**Your objective**. Each record that follows is to be transcribed exactly, excluding its images.

── Material to process

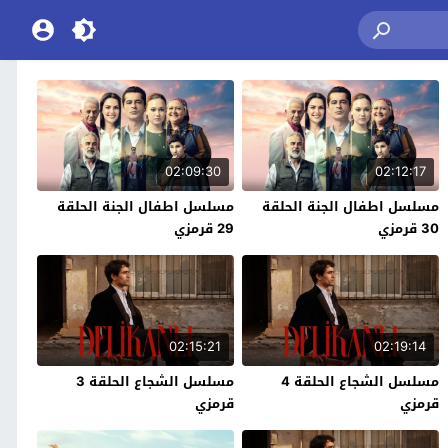
02:09:30
02:12:17
مسلسل اطفال الجنة الحلقة
مسلسل اطفال الجنة الحلقة
30 قرمزي
29 قرمزي
02:15:21
02:19:14
مسلسل الشجاع الحلقة 4
مسلسل الشجاع الحلقة 3
قرمزي
قرمزي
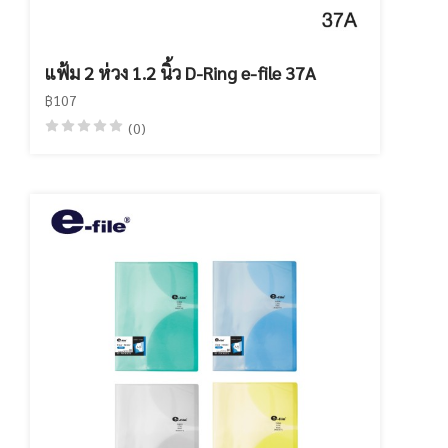
แฟ้ม 2 ห่วง 1.2 นิ้ว D-Ring e-file 37A
฿107
(0)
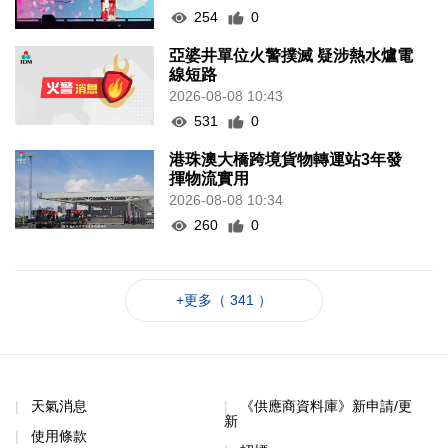
254
0
亞婆井單位火警撲滅 疑涉熱水爐電
線短路
2026-08-08 10:43
531
0
港珠澳大橋跨境貨物轉運站3年發
揮物流實用
2026-08-08 10:34
260
0
+更多（ 341 ）
天氣消息
《供應商資料庫》新申請/更
新
使用條款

────

**Answer to this task**.
02:09:30
02:12:17
مسلسل اطفال الجنة الحلقة
مسلسل اطفال الجنة الحلقة
30 قرمزي
29 قرمزي
02:15:21
02:19:14
مسلسل الشجاع الحلقة 4
مسلسل الشجاع الحلقة 3
قرمزي
قرمزي
แฟ้ม 2 ห่วง 1.2 นิ้ว D-Ring e-file 37A
฿107
(0)
254
0
亞婆井單位火警撲滅 疑涉熱水爐電
線短路
2026-08-08 10:43
531
0
港珠澳大橋跨境貨物轉運站3年發
揮物流實用
2026-08-08 10:34
260
0
+更多（ 341 ）
天氣消息
《供應商資料庫》新申請/更
新
使用條款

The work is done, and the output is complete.